■ **WORK ITEM**
Review the listing and copy each line that holds the word "CLOSED".

■ **DATA SHOWN**
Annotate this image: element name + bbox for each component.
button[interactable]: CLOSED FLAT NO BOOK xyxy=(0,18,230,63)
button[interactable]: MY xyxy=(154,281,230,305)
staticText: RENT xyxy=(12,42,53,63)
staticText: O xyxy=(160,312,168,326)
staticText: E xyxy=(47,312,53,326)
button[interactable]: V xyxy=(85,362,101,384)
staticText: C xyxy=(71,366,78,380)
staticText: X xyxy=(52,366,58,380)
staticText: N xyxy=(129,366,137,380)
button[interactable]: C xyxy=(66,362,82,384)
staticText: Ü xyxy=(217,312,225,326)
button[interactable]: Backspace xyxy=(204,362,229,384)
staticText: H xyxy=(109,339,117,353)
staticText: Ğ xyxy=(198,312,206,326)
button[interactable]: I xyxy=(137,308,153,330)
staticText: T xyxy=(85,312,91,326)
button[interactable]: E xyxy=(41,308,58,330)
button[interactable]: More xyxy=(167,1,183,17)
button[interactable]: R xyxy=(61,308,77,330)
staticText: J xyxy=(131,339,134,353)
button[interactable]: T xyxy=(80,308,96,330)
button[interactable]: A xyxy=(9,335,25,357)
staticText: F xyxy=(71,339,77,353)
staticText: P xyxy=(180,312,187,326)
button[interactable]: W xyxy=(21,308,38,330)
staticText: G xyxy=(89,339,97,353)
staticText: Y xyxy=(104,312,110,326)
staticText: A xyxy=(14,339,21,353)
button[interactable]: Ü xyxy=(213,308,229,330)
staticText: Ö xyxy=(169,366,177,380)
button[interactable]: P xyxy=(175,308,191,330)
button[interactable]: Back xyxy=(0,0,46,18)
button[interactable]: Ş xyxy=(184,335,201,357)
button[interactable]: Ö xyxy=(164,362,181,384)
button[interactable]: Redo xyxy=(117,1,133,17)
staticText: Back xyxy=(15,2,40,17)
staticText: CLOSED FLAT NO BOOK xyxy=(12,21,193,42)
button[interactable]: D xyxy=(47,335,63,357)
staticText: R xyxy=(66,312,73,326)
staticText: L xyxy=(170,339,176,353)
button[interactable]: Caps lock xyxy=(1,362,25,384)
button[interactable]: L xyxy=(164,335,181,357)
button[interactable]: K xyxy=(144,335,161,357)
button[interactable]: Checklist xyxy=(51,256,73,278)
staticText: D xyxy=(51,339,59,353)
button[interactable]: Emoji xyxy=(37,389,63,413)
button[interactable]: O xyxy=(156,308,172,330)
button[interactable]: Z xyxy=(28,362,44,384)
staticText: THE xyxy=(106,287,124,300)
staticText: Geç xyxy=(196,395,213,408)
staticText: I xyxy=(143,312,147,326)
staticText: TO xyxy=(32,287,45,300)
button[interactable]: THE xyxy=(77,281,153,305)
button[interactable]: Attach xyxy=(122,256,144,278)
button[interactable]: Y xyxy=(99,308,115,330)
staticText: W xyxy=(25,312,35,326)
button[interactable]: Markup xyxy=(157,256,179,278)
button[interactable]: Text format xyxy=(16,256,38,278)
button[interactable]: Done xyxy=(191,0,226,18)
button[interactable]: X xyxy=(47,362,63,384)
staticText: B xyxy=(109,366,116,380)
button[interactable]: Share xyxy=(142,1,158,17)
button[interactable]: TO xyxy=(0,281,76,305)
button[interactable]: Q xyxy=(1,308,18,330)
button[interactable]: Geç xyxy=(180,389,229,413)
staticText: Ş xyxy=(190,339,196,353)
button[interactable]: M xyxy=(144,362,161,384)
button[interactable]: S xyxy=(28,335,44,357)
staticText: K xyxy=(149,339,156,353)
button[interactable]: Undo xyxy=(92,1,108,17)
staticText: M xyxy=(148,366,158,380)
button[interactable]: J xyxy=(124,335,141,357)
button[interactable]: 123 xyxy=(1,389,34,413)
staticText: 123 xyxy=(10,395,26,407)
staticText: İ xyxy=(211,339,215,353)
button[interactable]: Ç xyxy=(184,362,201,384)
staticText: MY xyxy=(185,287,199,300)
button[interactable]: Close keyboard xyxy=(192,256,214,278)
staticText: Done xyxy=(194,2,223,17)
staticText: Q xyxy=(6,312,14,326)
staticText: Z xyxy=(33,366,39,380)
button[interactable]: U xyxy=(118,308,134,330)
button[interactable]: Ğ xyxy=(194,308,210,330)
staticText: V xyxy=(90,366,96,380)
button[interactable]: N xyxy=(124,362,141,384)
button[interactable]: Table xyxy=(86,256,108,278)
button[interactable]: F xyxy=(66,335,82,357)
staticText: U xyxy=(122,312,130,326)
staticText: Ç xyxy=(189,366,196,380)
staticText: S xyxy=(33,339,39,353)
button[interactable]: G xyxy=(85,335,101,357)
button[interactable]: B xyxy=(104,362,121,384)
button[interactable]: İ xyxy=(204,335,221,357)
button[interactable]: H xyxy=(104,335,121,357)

■ **RESPONSE**
button[interactable]: CLOSED FLAT NO BOOK xyxy=(0,18,230,63)
staticText: CLOSED FLAT NO BOOK xyxy=(12,21,193,42)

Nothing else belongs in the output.